Future prohibitionists, clinging to straws, may try to drive a wedge between medical patients and ritual users over the issues of dosage, as well as the distinction between preparations that are smoked versus those that are not. They may argue that although there may be medical uses for low doses — and if you've ever smoked government pot, you know that current government policy is to push schwag on the most seriously ill patients — but we can't legalize high doses because it would cause some patients to freak out — have psychedelic experiences — "go insane." And high-dose
religious use — forget it!


That would be a mistake. Who gets to define dosage levels, for either medical or religious purposes?

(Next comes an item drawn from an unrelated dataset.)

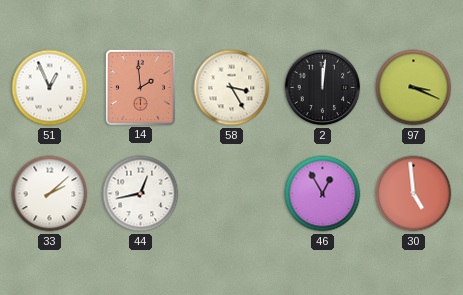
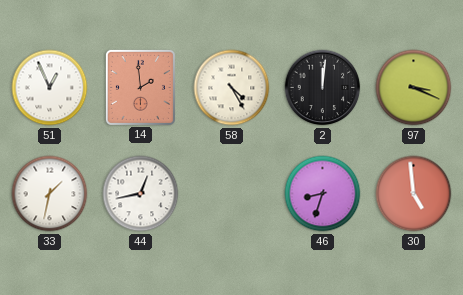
58: 3:25 -> 4:25
33: 2:08 -> 1:32
46: 12:55 -> 8:33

Patients often require high dose products taken daily, especially for pain control and appetite stimulation, and to counter the disastrous effects of cancer chemotherapy and AIDS "drug cocktails." The government has no business setting dose levels for medical practice — bureaucrats are not well educated on cannabis therapy, and the patients are the best source for the dosage level appropriate for them — and why on earth would any religion allow governments to set their religious protocols for them?


Spiritual use of cannabis has survived for millenia, despite fanatical opposition from governments and Christian cultists who would allow only alcohol as a sacrament.


Order this book from Autonomedia, eat a brownie,
get in a hot bath, and immerse yourself in this fascinating collection of the wisdom of religious cannabis use since the dawn of time.